Aim of the task:
Within the entries below, every line containing "County" is to be copied.

Given data:
== == ==
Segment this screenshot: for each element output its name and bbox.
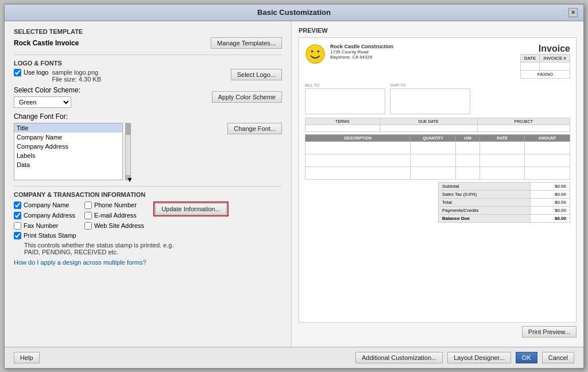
email-address-checkbox[interactable] bbox=[84, 212, 92, 219]
inv-totals-table: Subtotal $0.00 Sales Tax (0.0%) $0.00 To… bbox=[438, 182, 570, 223]
due-date-value bbox=[380, 125, 477, 131]
phone-number-checkbox[interactable] bbox=[84, 202, 92, 209]
template-name: Rock Castle Invoice bbox=[14, 39, 79, 47]
amount-row1 bbox=[525, 141, 570, 154]
website-checkbox[interactable] bbox=[84, 222, 92, 230]
font-item-company-name[interactable]: Company Name bbox=[14, 133, 122, 142]
bill-to-content bbox=[305, 88, 385, 114]
ship-to-label: SHIP TO bbox=[390, 83, 470, 87]
close-button[interactable]: ✕ bbox=[568, 8, 578, 17]
bill-to-box: BILL TO bbox=[305, 83, 385, 114]
use-logo-checkbox-label[interactable]: Use logo bbox=[14, 69, 48, 76]
select-logo-button[interactable]: Select Logo... bbox=[231, 69, 282, 80]
font-item-title[interactable]: Title bbox=[14, 123, 122, 133]
company-name-label: Company Name bbox=[24, 202, 69, 208]
website-checkbox-label[interactable]: Web Site Address bbox=[84, 222, 144, 230]
font-item-data[interactable]: Data bbox=[14, 160, 122, 169]
print-stamp-checkbox[interactable] bbox=[14, 232, 21, 239]
help-link[interactable]: How do I apply a design across multiple … bbox=[14, 259, 146, 266]
update-btn-container: Update Information... bbox=[153, 202, 229, 230]
svg-point-2 bbox=[318, 50, 320, 52]
company-address-label: Company Address bbox=[24, 212, 75, 219]
apply-color-scheme-button[interactable]: Apply Color Scheme bbox=[212, 91, 282, 103]
subtotal-label: Subtotal bbox=[439, 182, 531, 190]
print-stamp-checkbox-label[interactable]: Print Status Stamp bbox=[14, 232, 76, 239]
use-logo-checkbox[interactable] bbox=[14, 69, 21, 76]
sales-tax-val: $0.00 bbox=[530, 190, 570, 198]
logo-filesize: File size: 4.30 KB bbox=[52, 76, 101, 83]
um-row1 bbox=[455, 141, 479, 154]
inv-company: Rock Castle Construction 1735 County Roa… bbox=[305, 44, 393, 79]
logo-row: Use logo sample logo.png File size: 4.30… bbox=[14, 69, 282, 83]
update-information-button[interactable]: Update Information... bbox=[155, 203, 227, 215]
balance-row: Balance Due $0.00 bbox=[439, 214, 570, 222]
company-name-checkbox[interactable] bbox=[14, 202, 21, 209]
rate-row2 bbox=[479, 154, 525, 166]
cancel-button[interactable]: Cancel bbox=[542, 352, 574, 363]
font-list[interactable]: Title Company Name Company Address Label… bbox=[14, 123, 123, 180]
info-col2: Phone Number E-mail Address Web Site Add… bbox=[84, 202, 144, 230]
svg-point-0 bbox=[306, 44, 324, 63]
payments-label: Payments/Credits bbox=[439, 206, 531, 214]
invoice-num-header: INVOICE # bbox=[540, 54, 570, 62]
basic-customization-dialog: Basic Customization ✕ SELECTED TEMPLATE … bbox=[4, 4, 584, 369]
left-panel: SELECTED TEMPLATE Rock Castle Invoice Ma… bbox=[5, 21, 292, 347]
um-row3 bbox=[455, 166, 479, 179]
inv-fields-table: DATE INVOICE # FAXNO bbox=[520, 54, 570, 79]
title-bar: Basic Customization ✕ bbox=[5, 5, 583, 21]
total-val: $0.00 bbox=[530, 198, 570, 206]
phone-number-checkbox-label[interactable]: Phone Number bbox=[84, 202, 144, 209]
logo-fonts-section: LOGO & FONTS Use logo sample logo.png Fi… bbox=[14, 60, 282, 180]
logo-left: Use logo sample logo.png File size: 4.30… bbox=[14, 69, 101, 83]
inv-header: Rock Castle Construction 1735 County Roa… bbox=[305, 44, 570, 79]
ok-button[interactable]: OK bbox=[516, 352, 537, 363]
desc-row2 bbox=[305, 154, 411, 166]
print-preview-button[interactable]: Print Preview... bbox=[522, 326, 577, 338]
font-item-labels[interactable]: Labels bbox=[14, 151, 122, 160]
qty-row3 bbox=[411, 166, 456, 179]
info-col1: Company Name Company Address Fax Number bbox=[14, 202, 75, 230]
subtotal-val: $0.00 bbox=[530, 182, 570, 190]
email-address-checkbox-label[interactable]: E-mail Address bbox=[84, 212, 144, 219]
dialog-body: SELECTED TEMPLATE Rock Castle Invoice Ma… bbox=[5, 21, 583, 347]
divider-1 bbox=[14, 55, 282, 55]
amount-row2 bbox=[525, 154, 570, 166]
help-button[interactable]: Help bbox=[14, 352, 40, 363]
color-scheme-label: Select Color Scheme: bbox=[14, 86, 80, 94]
company-name-checkbox-label[interactable]: Company Name bbox=[14, 202, 75, 209]
company-address-checkbox-label[interactable]: Company Address bbox=[14, 212, 75, 219]
inv-company-info: Rock Castle Construction 1735 County Roa… bbox=[330, 44, 393, 60]
use-logo-label: Use logo bbox=[24, 69, 48, 76]
total-row: Total $0.00 bbox=[439, 198, 570, 206]
font-item-company-address[interactable]: Company Address bbox=[14, 142, 122, 151]
selected-template-label: SELECTED TEMPLATE bbox=[14, 28, 282, 35]
manage-templates-button[interactable]: Manage Templates... bbox=[211, 37, 282, 49]
scrollbar-thumb bbox=[126, 123, 130, 135]
qty-row1 bbox=[411, 141, 456, 154]
desc-row3 bbox=[305, 166, 411, 179]
font-list-scrollbar[interactable]: ▼ bbox=[125, 123, 131, 180]
color-scheme-select[interactable]: Green bbox=[14, 96, 71, 108]
due-date-header: DUE DATE bbox=[380, 118, 477, 125]
fax-number-checkbox[interactable] bbox=[14, 222, 21, 230]
balance-val: $0.00 bbox=[530, 214, 570, 222]
fax-number-checkbox-label[interactable]: Fax Number bbox=[14, 222, 75, 230]
layout-designer-button[interactable]: Layout Designer... bbox=[447, 352, 511, 363]
terms-header: TERMS bbox=[305, 118, 380, 125]
website-label: Web Site Address bbox=[94, 222, 144, 229]
inv-company-city: Bayshore, CA 94326 bbox=[330, 55, 393, 60]
project-header: PROJECT bbox=[477, 118, 570, 125]
stamp-desc: This controls whether the status stamp i… bbox=[24, 242, 282, 249]
inv-company-address: 1735 County Road bbox=[330, 49, 393, 55]
sales-tax-label: Sales Tax (0.0%) bbox=[439, 190, 531, 198]
right-panel: PREVIEW Rock Castle Construction bbox=[292, 21, 583, 347]
update-btn-highlight: Update Information... bbox=[153, 202, 229, 216]
scrollbar-down-arrow[interactable]: ▼ bbox=[126, 175, 130, 180]
company-address-checkbox[interactable] bbox=[14, 212, 21, 219]
date-header: DATE bbox=[520, 54, 540, 62]
date-value bbox=[520, 62, 540, 70]
logo-filename: sample logo.png bbox=[52, 69, 101, 76]
change-font-button[interactable]: Change Font... bbox=[227, 123, 282, 134]
payments-val: $0.00 bbox=[530, 206, 570, 214]
additional-customization-button[interactable]: Additional Customization... bbox=[355, 352, 443, 363]
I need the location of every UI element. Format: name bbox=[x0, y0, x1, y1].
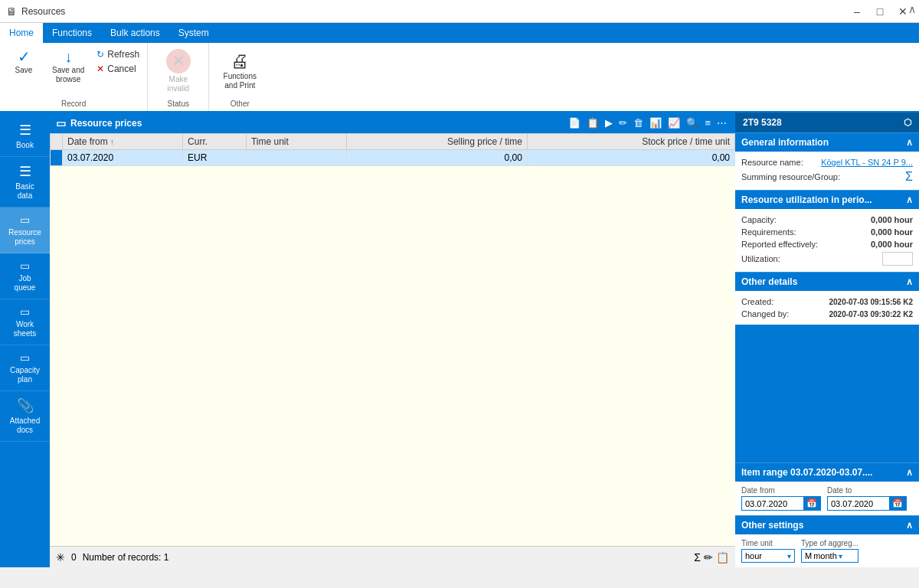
== == ==
Response below:
inv-company: Rock Castle Construction 1735 County Roa… bbox=[305, 44, 393, 79]
inv-header: Rock Castle Construction 1735 County Roa… bbox=[305, 44, 570, 79]
inv-company-info: Rock Castle Construction 1735 County Roa… bbox=[330, 44, 393, 60]
inv-company-address: 1735 County Road bbox=[330, 49, 393, 55]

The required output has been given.